RTL8111C and newer PCIe based gigabit controllers no longer support
scattering a jumbo frame into multiple RX buffers so a single RX
buffer has to receive an entire jumbo frame. This adds more burden
to system because it has to allocate a jumbo frame even when it
receives a pure TCP ACK.
> FreeBSD 9.0-RC2, after a week or so of update, with fairly light network
> activity, the interfaces die with "no memory for jumbo buffers"
errors
> on the console. Unloading and reloading the driver (via serial console)

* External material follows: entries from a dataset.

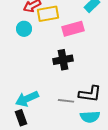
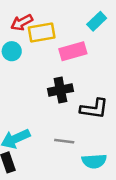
black L-shape: (90, 94) -> (94, 109), moved

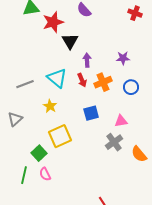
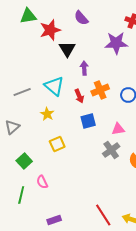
purple star: (123, 58) -> (116, 43), moved, size x1.6
red arrow: (82, 80) -> (79, 96), moved
yellow square: (60, 136) -> (57, 144), size x0.7
green square: (39, 153) -> (24, 161), moved
green line: (24, 175) -> (21, 195), moved

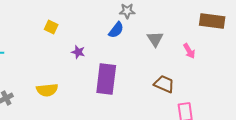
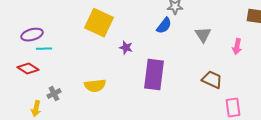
yellow square: (51, 27) -> (99, 23), size x2.0
pink arrow: (189, 51) -> (237, 47), turned 42

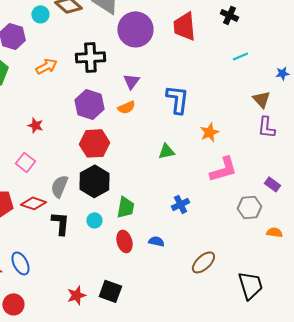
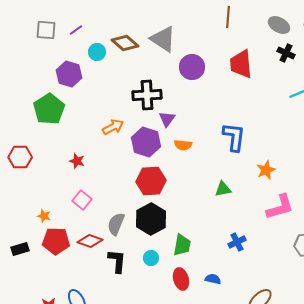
purple circle: (135, 29) -> (192, 67), size x0.7
orange arrow: (46, 66) -> (113, 127), moved
purple triangle: (131, 81) -> (167, 119), moved
orange semicircle: (126, 107) -> (183, 145), turned 30
red star: (35, 125) -> (77, 161), moved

> doesn't help; only rebooting seems to clear it up.
>
The jumbo code path is the same as normal MTU sized one so I think
possibility of leaking mbufs in driver is very low. And the
message "no memory for jumbo RX buffers" can only happen either
when you up the interface again or interface restart triggered by
watchdog timeout handler. I don't think you're seeing watchdog
timeouts though.
When you see "no memory for jumbo RX buffers" message, did you
check available mbuf pool?
> I don't have this issue with any of my em(4) based systems that are
also
> using a 5000 byte MTU -- and they push considerably more traffic.
>
> I don't really consider this a regression from FreeBSD 8.2 because 8.2
> didn't support jumbos at all on this hardware... :)
>
> What's the best way to go about debugging this... which sysctl's
should
> I be looking at first? I have already tried raising kern.ipc.nmbjumbo9
> to 16384 and it doesn't seem to help things... maybe prolonging it
> slightly, but not by much. The problem is it takes a week or so to
> reproduce the problem each time...
>
I vaguely guess it could be related with other subsystem which
leaks mbufs such that driver was not able to get more jumbo RX
buffers from system. For instance, r228016 would be worth to try on
your box. I can't clearly explain why em(4) does not suffer from
the issue though.